#### The problem:
Please repeat each line of the data exactly, with nothing left out.

#### Entries shown:
◇ ◇ ◇ ◇ ◇

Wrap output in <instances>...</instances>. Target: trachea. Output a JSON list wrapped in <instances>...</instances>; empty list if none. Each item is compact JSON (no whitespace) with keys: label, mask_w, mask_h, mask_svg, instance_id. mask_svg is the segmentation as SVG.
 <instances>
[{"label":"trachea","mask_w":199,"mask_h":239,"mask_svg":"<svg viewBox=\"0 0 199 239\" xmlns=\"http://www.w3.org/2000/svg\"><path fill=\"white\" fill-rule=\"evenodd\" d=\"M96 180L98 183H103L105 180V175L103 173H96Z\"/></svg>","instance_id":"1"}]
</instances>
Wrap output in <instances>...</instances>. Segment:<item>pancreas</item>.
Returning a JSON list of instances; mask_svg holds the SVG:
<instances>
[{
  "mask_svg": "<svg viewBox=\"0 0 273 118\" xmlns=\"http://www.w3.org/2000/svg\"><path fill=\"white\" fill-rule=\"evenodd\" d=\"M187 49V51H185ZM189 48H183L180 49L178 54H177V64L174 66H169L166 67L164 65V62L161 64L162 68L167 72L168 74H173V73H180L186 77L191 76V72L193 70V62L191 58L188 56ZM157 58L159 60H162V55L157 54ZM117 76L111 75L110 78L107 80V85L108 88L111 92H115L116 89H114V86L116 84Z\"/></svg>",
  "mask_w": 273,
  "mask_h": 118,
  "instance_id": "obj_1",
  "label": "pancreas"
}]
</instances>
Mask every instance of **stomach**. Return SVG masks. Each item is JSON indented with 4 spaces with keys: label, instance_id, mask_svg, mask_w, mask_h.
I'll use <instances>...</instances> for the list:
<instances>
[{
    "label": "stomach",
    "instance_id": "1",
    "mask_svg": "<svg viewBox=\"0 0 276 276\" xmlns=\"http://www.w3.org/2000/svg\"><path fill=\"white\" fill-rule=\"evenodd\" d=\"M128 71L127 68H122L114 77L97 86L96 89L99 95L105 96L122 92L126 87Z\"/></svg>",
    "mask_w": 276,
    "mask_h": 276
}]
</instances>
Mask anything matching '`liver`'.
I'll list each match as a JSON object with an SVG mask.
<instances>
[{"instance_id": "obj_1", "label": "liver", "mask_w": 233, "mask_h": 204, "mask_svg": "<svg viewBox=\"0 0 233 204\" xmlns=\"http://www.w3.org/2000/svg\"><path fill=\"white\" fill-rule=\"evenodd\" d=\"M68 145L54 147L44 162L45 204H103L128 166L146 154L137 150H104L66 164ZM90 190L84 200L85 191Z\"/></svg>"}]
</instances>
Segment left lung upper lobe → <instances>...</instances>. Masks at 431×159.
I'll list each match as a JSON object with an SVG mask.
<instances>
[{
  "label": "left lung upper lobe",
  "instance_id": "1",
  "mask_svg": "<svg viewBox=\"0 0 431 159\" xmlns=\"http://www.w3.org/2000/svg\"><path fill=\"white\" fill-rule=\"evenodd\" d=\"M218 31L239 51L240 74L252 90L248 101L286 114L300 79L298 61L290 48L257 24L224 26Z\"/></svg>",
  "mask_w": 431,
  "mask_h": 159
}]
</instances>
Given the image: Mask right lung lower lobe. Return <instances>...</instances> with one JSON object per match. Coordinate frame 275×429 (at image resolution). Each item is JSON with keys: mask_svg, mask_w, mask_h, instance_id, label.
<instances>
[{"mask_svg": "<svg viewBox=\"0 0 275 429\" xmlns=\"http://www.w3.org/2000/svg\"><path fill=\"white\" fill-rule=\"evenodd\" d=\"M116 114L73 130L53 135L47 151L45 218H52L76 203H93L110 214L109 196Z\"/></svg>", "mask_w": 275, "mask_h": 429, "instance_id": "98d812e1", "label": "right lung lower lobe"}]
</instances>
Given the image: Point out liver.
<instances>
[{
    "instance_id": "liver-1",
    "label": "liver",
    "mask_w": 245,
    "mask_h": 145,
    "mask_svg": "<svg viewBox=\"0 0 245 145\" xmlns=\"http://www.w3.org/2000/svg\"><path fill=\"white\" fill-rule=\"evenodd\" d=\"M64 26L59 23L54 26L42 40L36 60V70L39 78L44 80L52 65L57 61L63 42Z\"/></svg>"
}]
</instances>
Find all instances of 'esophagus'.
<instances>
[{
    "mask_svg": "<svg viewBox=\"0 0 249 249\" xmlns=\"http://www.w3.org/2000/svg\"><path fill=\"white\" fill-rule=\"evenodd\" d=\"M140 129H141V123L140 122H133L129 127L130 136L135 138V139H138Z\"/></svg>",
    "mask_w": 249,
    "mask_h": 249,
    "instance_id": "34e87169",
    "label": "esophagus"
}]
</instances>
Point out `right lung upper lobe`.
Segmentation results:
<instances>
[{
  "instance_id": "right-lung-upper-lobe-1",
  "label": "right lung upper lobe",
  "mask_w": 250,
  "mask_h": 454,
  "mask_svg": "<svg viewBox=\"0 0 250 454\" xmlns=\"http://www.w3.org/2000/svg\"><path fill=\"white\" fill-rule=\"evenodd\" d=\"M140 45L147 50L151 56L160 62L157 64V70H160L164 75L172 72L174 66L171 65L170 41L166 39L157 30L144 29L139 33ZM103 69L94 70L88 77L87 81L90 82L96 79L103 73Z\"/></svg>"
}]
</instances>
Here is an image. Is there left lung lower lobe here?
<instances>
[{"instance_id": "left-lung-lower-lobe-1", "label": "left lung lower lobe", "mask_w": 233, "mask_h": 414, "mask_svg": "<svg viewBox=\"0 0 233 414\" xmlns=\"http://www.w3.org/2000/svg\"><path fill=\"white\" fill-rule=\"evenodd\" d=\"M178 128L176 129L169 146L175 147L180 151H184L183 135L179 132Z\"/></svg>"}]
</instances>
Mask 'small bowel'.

◇ ◇ ◇ ◇ ◇

#### Task result:
Wrap output in <instances>...</instances>. Target: trachea. Output a JSON list wrapped in <instances>...</instances>; empty list if none. Each item is compact JSON (no whitespace) with keys: label, mask_w, mask_h, mask_svg, instance_id. mask_svg is the segmentation as SVG.
 <instances>
[{"label":"trachea","mask_w":199,"mask_h":239,"mask_svg":"<svg viewBox=\"0 0 199 239\" xmlns=\"http://www.w3.org/2000/svg\"><path fill=\"white\" fill-rule=\"evenodd\" d=\"M96 180L98 183H103L105 180V175L103 173H96Z\"/></svg>","instance_id":"1"}]
</instances>
Wrap output in <instances>...</instances>. Segment:<item>pancreas</item>.
Returning a JSON list of instances; mask_svg holds the SVG:
<instances>
[{
  "mask_svg": "<svg viewBox=\"0 0 273 118\" xmlns=\"http://www.w3.org/2000/svg\"><path fill=\"white\" fill-rule=\"evenodd\" d=\"M187 49V51H185ZM189 48H183L180 49L178 54H177V64L174 66H169L166 67L164 65V62L161 64L162 68L167 72L168 74H173V73H180L186 77L191 76V72L193 70V62L191 58L188 56ZM157 58L159 60H162V55L157 54ZM117 76L111 75L110 78L107 80V85L108 88L111 92H115L116 89H114V86L116 84Z\"/></svg>",
  "mask_w": 273,
  "mask_h": 118,
  "instance_id": "obj_1",
  "label": "pancreas"
}]
</instances>
Mask every instance of **stomach**. Return SVG masks. Each item is JSON indented with 4 spaces with keys: label, instance_id, mask_svg, mask_w, mask_h.
I'll use <instances>...</instances> for the list:
<instances>
[{
    "label": "stomach",
    "instance_id": "1",
    "mask_svg": "<svg viewBox=\"0 0 276 276\" xmlns=\"http://www.w3.org/2000/svg\"><path fill=\"white\" fill-rule=\"evenodd\" d=\"M128 71L127 68H122L114 77L97 86L96 89L99 95L105 96L122 92L126 87Z\"/></svg>",
    "mask_w": 276,
    "mask_h": 276
}]
</instances>
Mask anything matching '`liver`'.
I'll list each match as a JSON object with an SVG mask.
<instances>
[{"instance_id": "obj_1", "label": "liver", "mask_w": 233, "mask_h": 204, "mask_svg": "<svg viewBox=\"0 0 233 204\" xmlns=\"http://www.w3.org/2000/svg\"><path fill=\"white\" fill-rule=\"evenodd\" d=\"M68 145L54 147L44 162L45 204H103L128 166L146 154L137 150H104L66 164ZM90 190L84 200L85 191Z\"/></svg>"}]
</instances>
Segment left lung upper lobe → <instances>...</instances>. Masks at 431×159.
I'll list each match as a JSON object with an SVG mask.
<instances>
[{
  "label": "left lung upper lobe",
  "instance_id": "1",
  "mask_svg": "<svg viewBox=\"0 0 431 159\" xmlns=\"http://www.w3.org/2000/svg\"><path fill=\"white\" fill-rule=\"evenodd\" d=\"M218 31L239 51L240 74L252 90L248 101L286 114L300 79L298 61L290 48L257 24L224 26Z\"/></svg>",
  "mask_w": 431,
  "mask_h": 159
}]
</instances>
Given the image: Mask right lung lower lobe. Return <instances>...</instances> with one JSON object per match. Coordinate frame 275×429 (at image resolution). Each item is JSON with keys: mask_svg, mask_w, mask_h, instance_id, label.
<instances>
[{"mask_svg": "<svg viewBox=\"0 0 275 429\" xmlns=\"http://www.w3.org/2000/svg\"><path fill=\"white\" fill-rule=\"evenodd\" d=\"M116 114L73 130L53 135L47 151L45 218H52L76 203H93L110 214L109 196Z\"/></svg>", "mask_w": 275, "mask_h": 429, "instance_id": "98d812e1", "label": "right lung lower lobe"}]
</instances>
Given the image: Point out liver.
<instances>
[{
    "instance_id": "liver-1",
    "label": "liver",
    "mask_w": 245,
    "mask_h": 145,
    "mask_svg": "<svg viewBox=\"0 0 245 145\" xmlns=\"http://www.w3.org/2000/svg\"><path fill=\"white\" fill-rule=\"evenodd\" d=\"M64 26L59 23L54 26L42 40L36 60V70L39 78L44 80L52 65L57 61L63 42Z\"/></svg>"
}]
</instances>
Find all instances of 'esophagus'.
<instances>
[{
    "mask_svg": "<svg viewBox=\"0 0 249 249\" xmlns=\"http://www.w3.org/2000/svg\"><path fill=\"white\" fill-rule=\"evenodd\" d=\"M140 129H141V123L140 122H133L129 127L130 136L135 138V139H138Z\"/></svg>",
    "mask_w": 249,
    "mask_h": 249,
    "instance_id": "34e87169",
    "label": "esophagus"
}]
</instances>
Point out `right lung upper lobe`.
Segmentation results:
<instances>
[{
  "instance_id": "right-lung-upper-lobe-1",
  "label": "right lung upper lobe",
  "mask_w": 250,
  "mask_h": 454,
  "mask_svg": "<svg viewBox=\"0 0 250 454\" xmlns=\"http://www.w3.org/2000/svg\"><path fill=\"white\" fill-rule=\"evenodd\" d=\"M140 45L147 50L151 56L160 62L157 64V70H160L164 75L172 72L174 66L171 65L170 41L166 39L157 30L144 29L139 33ZM103 69L94 70L88 77L87 81L90 82L96 79L103 73Z\"/></svg>"
}]
</instances>
Here is an image. Is there left lung lower lobe here?
<instances>
[{"instance_id": "left-lung-lower-lobe-1", "label": "left lung lower lobe", "mask_w": 233, "mask_h": 414, "mask_svg": "<svg viewBox=\"0 0 233 414\" xmlns=\"http://www.w3.org/2000/svg\"><path fill=\"white\" fill-rule=\"evenodd\" d=\"M178 128L176 129L169 146L175 147L180 151H184L183 135L179 132Z\"/></svg>"}]
</instances>
Mask 'small bowel'.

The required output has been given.